International Nurses Day – Celebrating The People Who Care For Our People

Pictured: The Pacific and Maori community turn out in full forces to celebrate the work that our nurses do.

12th of May marked International Nurses Day. This year, the Cook Islands nurses, the wider Pacific, and Maori Nurses Association, all gathered at Te Unga Waka Marae in Newmarket to celebrate our nurses. This year’s theme was ‘Nurses Leading Care Innovations’ – innovation can be anything from the tools used, to the technologies built, the processes developed, or the way organisations behave, work or act.
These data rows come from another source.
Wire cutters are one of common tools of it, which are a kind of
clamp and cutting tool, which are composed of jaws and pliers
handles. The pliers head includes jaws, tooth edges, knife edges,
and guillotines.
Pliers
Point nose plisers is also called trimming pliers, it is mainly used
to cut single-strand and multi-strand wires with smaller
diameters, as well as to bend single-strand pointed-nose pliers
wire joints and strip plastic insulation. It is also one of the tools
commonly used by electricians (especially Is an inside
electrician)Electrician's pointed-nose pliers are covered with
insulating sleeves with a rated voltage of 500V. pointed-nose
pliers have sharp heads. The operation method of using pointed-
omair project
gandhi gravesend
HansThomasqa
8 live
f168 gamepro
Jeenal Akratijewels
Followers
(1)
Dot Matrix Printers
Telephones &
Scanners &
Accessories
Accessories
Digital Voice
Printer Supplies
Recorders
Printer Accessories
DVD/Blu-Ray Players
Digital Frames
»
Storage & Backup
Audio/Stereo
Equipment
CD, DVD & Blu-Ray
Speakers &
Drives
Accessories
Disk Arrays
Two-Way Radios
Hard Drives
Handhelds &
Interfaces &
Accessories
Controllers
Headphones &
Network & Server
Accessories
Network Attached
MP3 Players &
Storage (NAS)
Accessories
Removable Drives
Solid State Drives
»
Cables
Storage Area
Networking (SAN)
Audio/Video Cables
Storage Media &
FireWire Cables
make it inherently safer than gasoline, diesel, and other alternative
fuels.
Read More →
As mentioned by the New Zealand Nurses Association – “internationally, nurses are fast becoming the first and primary point of contact for health services, often for people who find it difficult to access the mainstream health services. “The need for innovative solutions has never been greater as health care environments globally struggle to provide equitable, safe and effective health services, while at the same time containing costs.” New Zealand is no different and the current economic climate makes this need all the more apparent.”

Pasifika Medical Association states that demand for Pacific nurses are very high, especially when engaging with our Pacific communities and the health challenges we face. Recognising the contributions of our nurses to the health of our communities is important because as Debbie Sorensen (Pasifika Medical Association Chief Executive) comments “These dedicated professionals make a difference in the quality of life of the communities they serve. They make an enormous contribution to the health systems and their services shouldn’t go unnoticed to the families and individuals they serve.”

The celebration at Te Unga Waka Marae was well attended, filled with joyous laughter, and ended on a high.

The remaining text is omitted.